Indeed SAK, very good point.
I agree, this is a very good application for Displaced Ventilation. Interesting approach.
This is what these forums should be about - people should volunteer ways to solve the problem differently, better yet, eliminate the problem instead of improving the proposed solution by the OP.
I'd add to your suggestion if I may - One could supply air at much higher temperature (say 63 to 64) and even higher (as much as 70F) during low-occupancy (which is most of the time, i.e no competition), thus taking advantage of longer hours of air-side economizer and ignore lighting and roof from the load along the way.

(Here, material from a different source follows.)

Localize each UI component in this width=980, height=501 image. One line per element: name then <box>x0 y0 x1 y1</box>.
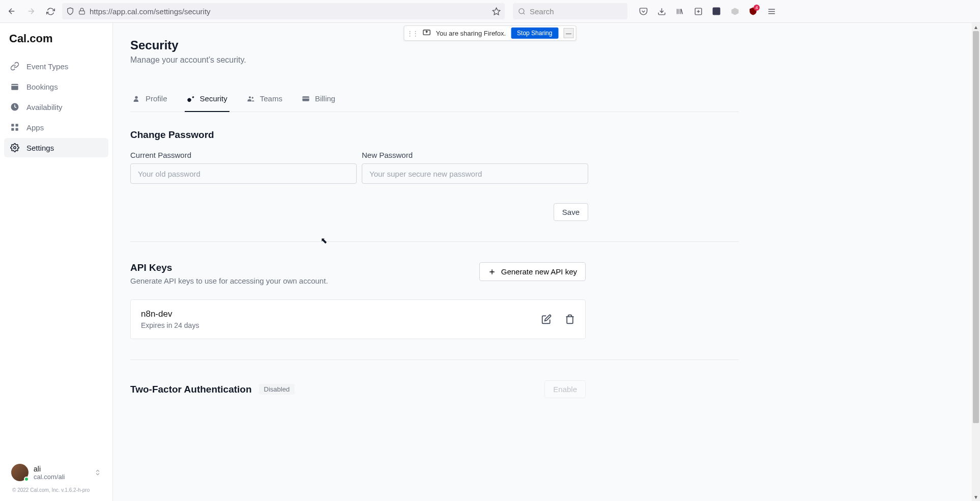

Adding cool roof technology reduces load even more.
You'd still combine with Total enthalpy recovery to your minimum fresh air intake
Now throw in some pre-cooling control method for pre-determined high occupancy periods, and you have removed the fear of equipment down-sizing.
If still afraid of down-sizing - One could up-size somewhat ductwork and have space for additional equipment to supplement the system (IF if happens to be undersized or fearful or record days).
If this is a single story facility, one could easily add natural ventilation or a combination of (PRV's on roof and open windows and doors between 70 and 75 outdoor temperature) and still get adequate comfort.
I'd look into hydronic in-floor radiant heat for heating if this is a new facility and it is in a cold climate. Solar thermal using low-grade heat (90 - 110) for in-floor radiant heat will go a long a way towards reducing heating costs.
Let me throw-in a different approach - if this is hot and dry climate, this space would be a very good application for evaporative cooling and you have removed 90% of air-conditioning - you don't even need to down-size since your energy (water) consumption is in direct relation with outdoor wet-bulb.
There is a huge opportunity for energy savings - you could look at possibly achieving LEED Platinum for such an application.
FEAR is what makes people do stupid things, such as over-sizing in high occupancy spaces. Fear that it may not work, what if we have record days, I don't want to get sued, etc.. One could get numbers on paper and a common sens presentation to owner and have him sign-off and be ready to add equipment IF it does not work. Have easy solutions to remove the fear as indicated above. Any owner would jump at a solution reducing his first cost, operating costs and improve air quality and comfort.